* **Stored data entries**
%%

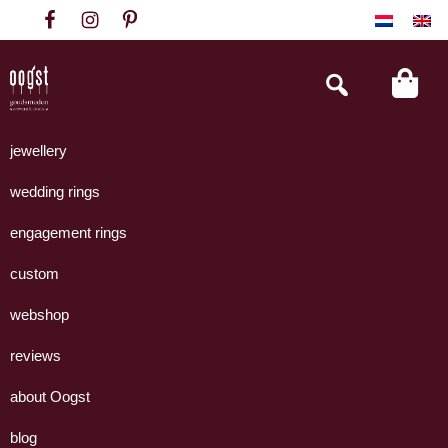
Skip
Skip
Skip
to
to
to
primary
main
footer
Search
this
navigation
content
website
Oogst
Collectie
Goudsmeden
handgemaakte
jewellery
Amsterdam
sieraden
wedding rings
uit
eigen
engagement rings
atelier.
custom
webshop
reviews
about Oogst
blog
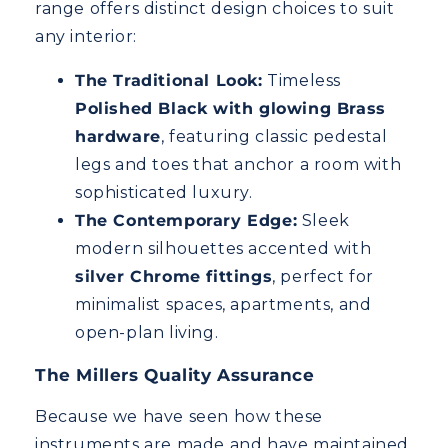
range offers distinct design choices to suit
any interior:
The Traditional Look:
Timeless
Polished Black with glowing Brass
hardware
, featuring classic pedestal
legs and toes that anchor a room with
sophisticated luxury.
The Contemporary Edge:
Sleek
modern silhouettes accented with
silver Chrome fittings
, perfect for
minimalist spaces, apartments, and
open-plan living.
The Millers Quality Assurance
Because we have seen how these
instruments are made and have maintained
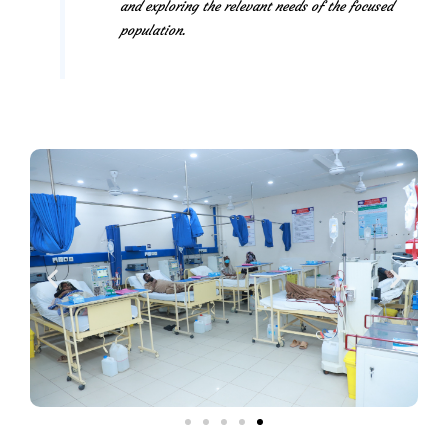
and exploring the relevant needs of the focused
population.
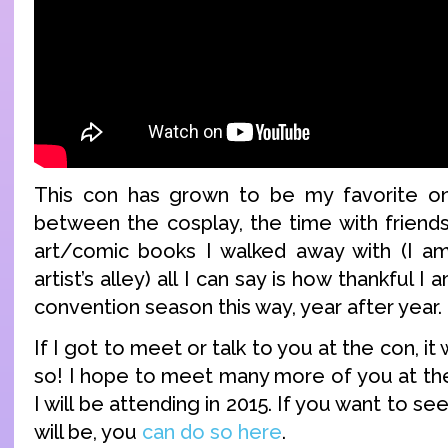
This con has grown to be my favorite on
between the cosplay, the time with friends
art/comic books I walked away with (I am
artist’s alley) all I can say is how thankful I 
convention season this way, year after year.
If I got to meet or talk to you at the con, i
so! I hope to meet many more of you at th
I will be attending in 2015. If you want to see 
will be, you
can do so here
.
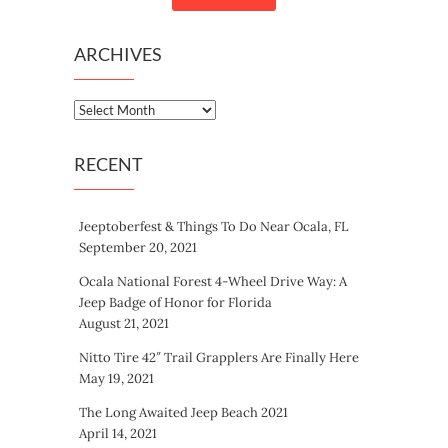
ARCHIVES
Archives
RECENT
Jeeptoberfest & Things To Do Near Ocala, FL
September 20, 2021
Ocala National Forest 4-Wheel Drive Way: A
Jeep Badge of Honor for Florida
August 21, 2021
Nitto Tire 42″ Trail Grapplers Are Finally Here
May 19, 2021
The Long Awaited Jeep Beach 2021
April 14, 2021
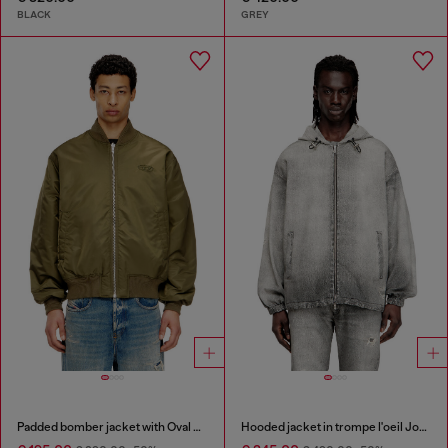
BLACK
GREY
Padded bomber jacket with Oval D embroidery
Hooded jacket in trompe l'oeil JoggJeans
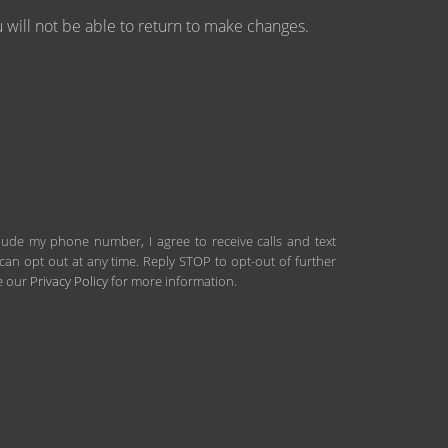
will not be able to return to make changes.
clude my phone number, I agree to receive calls and text
an opt out at any time. Reply STOP to opt-out of further
ee our
Privacy Policy
for more information.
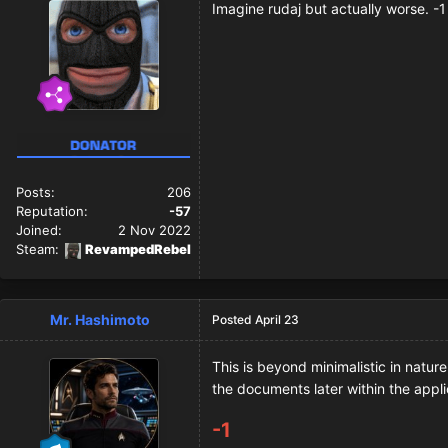
Imagine rudaj but actually worse. -1
Posts:
206
Reputation:
-57
Joined:
2 Nov 2022
Steam:
RevampedRebel
Mr. Hashimoto
Posted
April 23
This is beyond minimalistic in natur
the documents later within the appli
-1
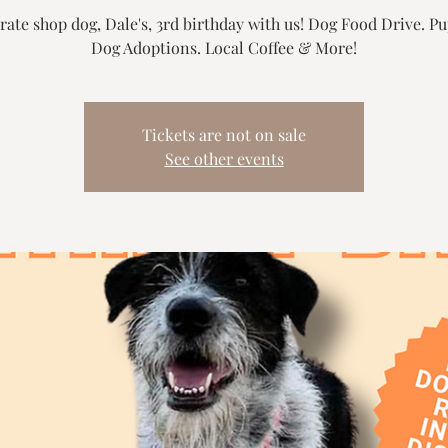
rate shop dog, Dale's, 3rd birthday with us! Dog Food Drive. P
Dog Adoptions. Local Coffee & More!
Tickets are not on sale
See other events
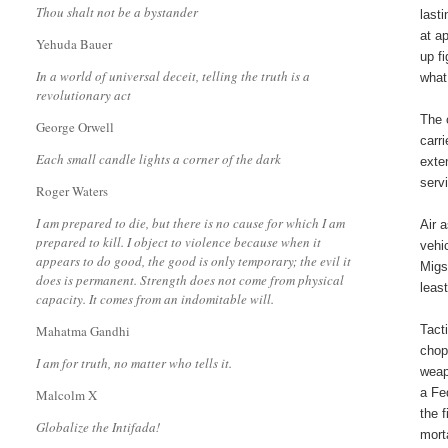
Thou shalt not be a bystander
last
at a
Yehuda Bauer
up f
In a world of universal deceit, telling the truth is a
what
revolutionary act
The 
George Orwell
carr
Each small candle lights a corner of the dark
exte
serv
Roger Waters
I am prepared to die, but there is no cause for which I am
Air 
prepared to kill. I object to violence because when it
vehi
appears to do good, the good is only temporary; the evil it
Migs
does is permanent. Strength does not come from physical
leas
capacity. It comes from an indomitable will.
Mahatma Gandhi
Tact
chop
I am for truth, no matter who tells it.
weap
a Fe
Malcolm X
the 
Globalize the Intifada!
mort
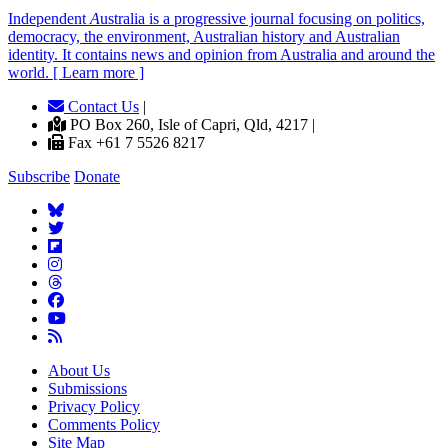
Independent
A
ustralia is a progressive journal focusing on politics,
democracy, the environment, Australian history and Australian
identity. It contains news and opinion from Australia and around the
world. [ Learn more ]
Contact Us
|
PO Box 260, Isle of Capri, Qld, 4217 |
Fax +61 7 5526 8217
Subscribe
Donate
About Us
Submissions
Privacy Policy
Comments Policy
Site Map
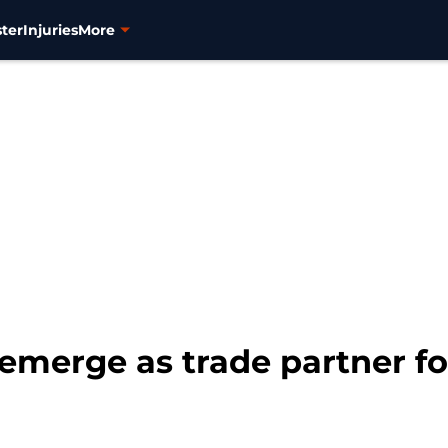
ter
Injuries
More
 emerge as trade partner f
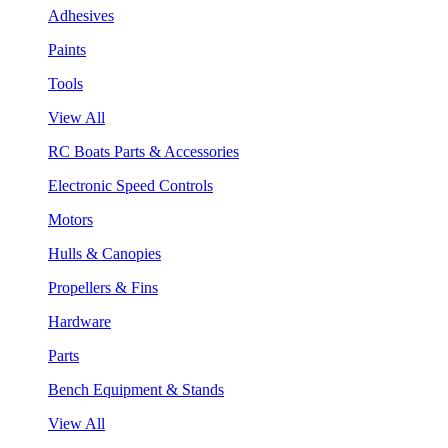
Adhesives
Paints
Tools
View All
RC Boats Parts & Accessories
Electronic Speed Controls
Motors
Hulls & Canopies
Propellers & Fins
Hardware
Parts
Bench Equipment & Stands
View All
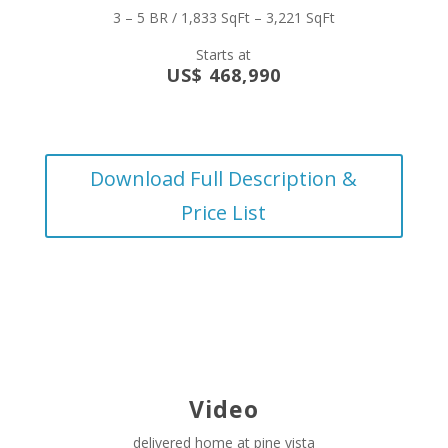
3 – 5 BR / 1,833 SqFt – 3,221 SqFt
Starts at
US$ 468,990
Download Full Description &
Price List
Video
delivered home at pine vista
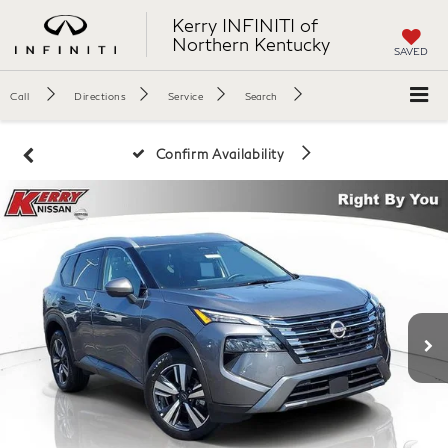
Kerry INFINITI of
Northern Kentucky
SAVED
Call
Directions
Service
Search
Confirm Availability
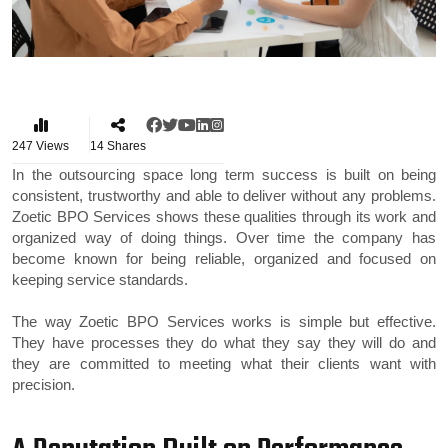
247
Views
14
Shares
In the outsourcing space long term success is built on being
consistent, trustworthy and able to deliver without any problems.
Zoetic BPO Services shows these qualities through its work and
organized way of doing things. Over time the company has
become known for being reliable, organized and focused on
keeping service standards.
The way Zoetic BPO Services works is simple but effective.
They have processes they do what they say they will do and
they are committed to meeting what their clients want with
precision.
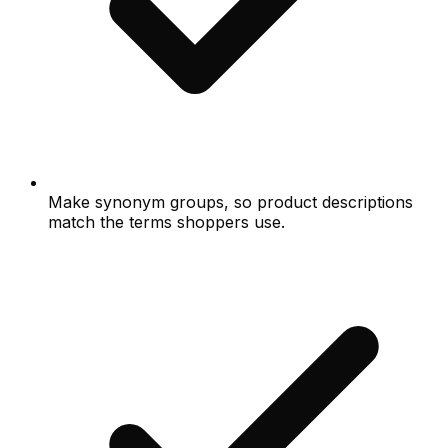
Make synonym groups, so product descriptions
match the terms shoppers use.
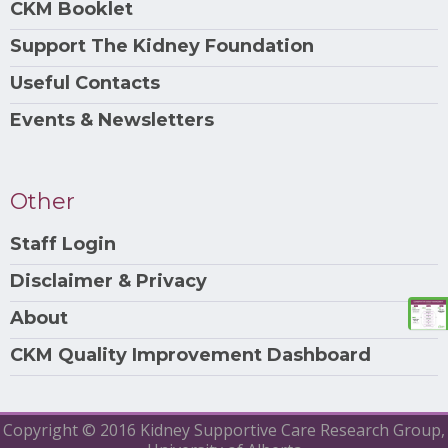
CKM Booklet
Support The Kidney Foundation
Useful Contacts
Events & Newsletters
Other
Staff Login
Disclaimer & Privacy
About
CKM Quality Improvement Dashboard
Copyright © 2016 Kidney Supportive Care Research Group,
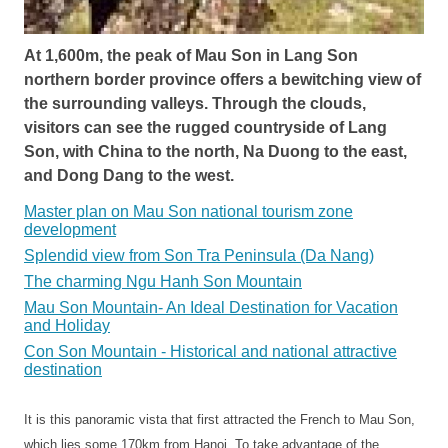
At 1,600m, the peak of Mau Son in Lang Son
northern border province offers a bewitching view of
the surrounding valleys. Through the clouds,
visitors can see the rugged countryside of Lang
Son, with China to the north, Na Duong to the east,
and Dong Dang to the west.
Master plan on Mau Son national tourism zone
development
Splendid view from Son Tra Peninsula (Da Nang)
The charming Ngu Hanh Son Mountain
Mau Son Mountain- An Ideal Destination for Vacation
and Holiday
Con Son Mountain - Historical and national attractive
destination
It is this panoramic vista that first attracted the French to Mau Son,
which lies some 170km from Hanoi. To take advantage of the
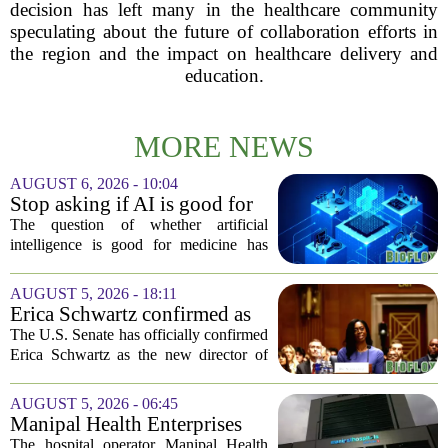
decision has left many in the healthcare community
speculating about the future of collaboration efforts in
the region and the impact on healthcare delivery and
education.
MORE NEWS
AUGUST 6, 2026 - 10:04
Stop asking if AI is good for
medicine
The question of whether artificial
intelligence is good for medicine has
become a tired debate. It is the wrong
question. AI is not a single thing. It is a
AUGUST 5, 2026 - 18:11
collection of tools, each with different...
Erica Schwartz confirmed as
CDC director, filling nearly
The U.S. Senate has officially confirmed
year-long vacancy
Erica Schwartz as the new director of
the Centers for Disease Control and
Prevention, ending a vacancy that
AUGUST 5, 2026 - 06:45
stretched nearly a full year. Schwartz
Manipal Health Enterprises
becomes...
Stock Prices Surge 11% After
The hospital operator Manipal Health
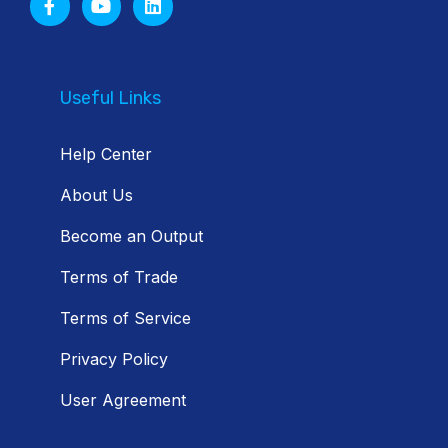
Useful Links
Help Center
About Us
Become an Output
Terms of Trade
Terms of Service
Privacy Policy
User Agreement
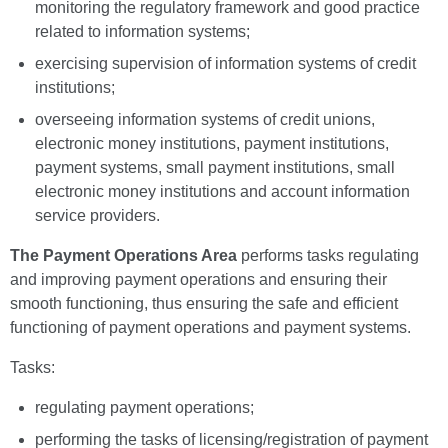
monitoring the regulatory framework and good practice
related to information systems;
exercising supervision of information systems of credit
institutions;
overseeing information systems of credit unions,
electronic money institutions, payment institutions,
payment systems, small payment institutions, small
electronic money institutions and account information
service providers.
The Payment Operations Area
performs tasks regulating
and improving payment operations and ensuring their
smooth functioning, thus ensuring the safe and efficient
functioning of payment operations and payment systems.
Tasks:
regulating payment operations;
performing the tasks of licensing/registration of payment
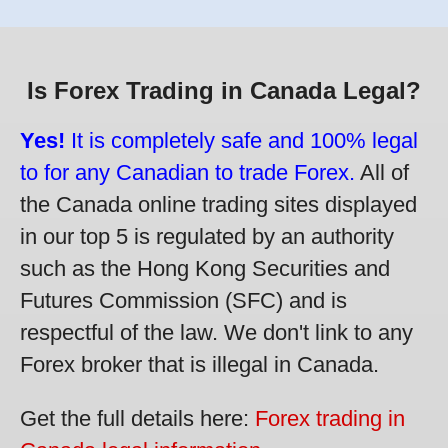
Is Forex Trading in Canada Legal?
Yes!
It is completely safe and 100% legal
to for any Canadian to trade Forex.
All of
the Canada online trading sites displayed
in our top 5 is regulated by an authority
such as the Hong Kong Securities and
Futures Commission (SFC) and is
respectful of the law. We don't link to any
Forex broker that is illegal in Canada.
Get the full details here:
Forex trading in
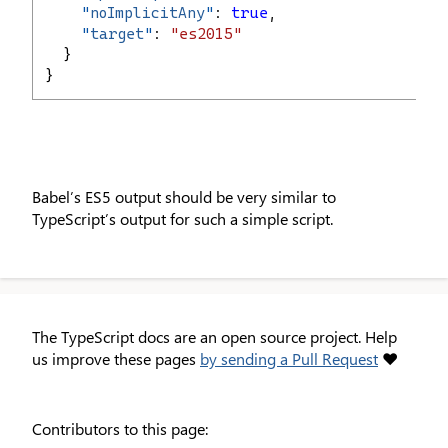
"
noImplicitAny
"
: 
true
,
"
target
"
: 
"es2015"
  }
}
Babel’s ES5 output should be very similar to
TypeScript’s output for such a simple script.
The TypeScript docs are an open source project. Help
us improve these pages
by sending a Pull Request
❤
Contributors to this page:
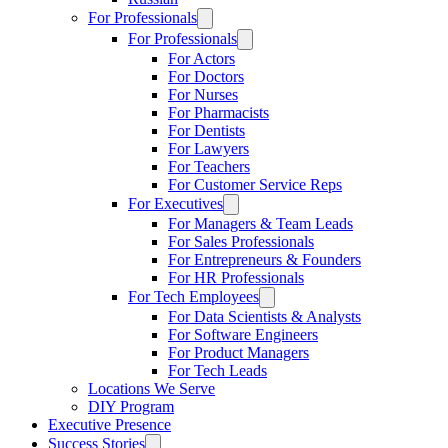
For Professionals
For Professionals
For Actors
For Doctors
For Nurses
For Pharmacists
For Dentists
For Lawyers
For Teachers
For Customer Service Reps
For Executives
For Managers & Team Leads
For Sales Professionals
For Entrepreneurs & Founders
For HR Professionals
For Tech Employees
For Data Scientists & Analysts
For Software Engineers
For Product Managers
For Tech Leads
Locations We Serve
DIY Program
Executive Presence
Success Stories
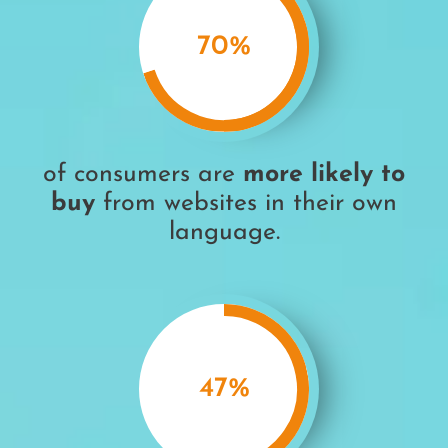
70
%
of consumers are
more likely to
buy
from websites in their own
language.
47
%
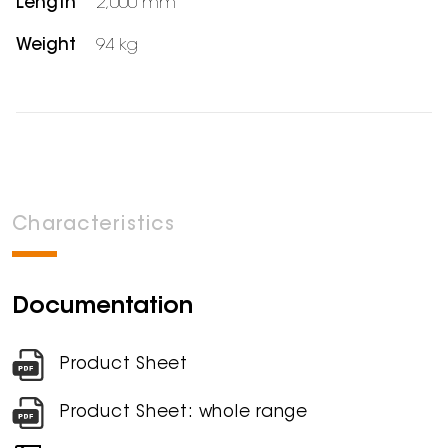
Length
2,000 mm
Weight
94 kg
Characteristics
Documentation
Product Sheet
Product Sheet: whole range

%%

* **EXERCISE PROMPT**
Match on "what" and copy out every line of the entries that contains it.

* **YOUR SOLUTION**
what
They have processes they do what they say they will do and
they are committed to meeting what their clients want with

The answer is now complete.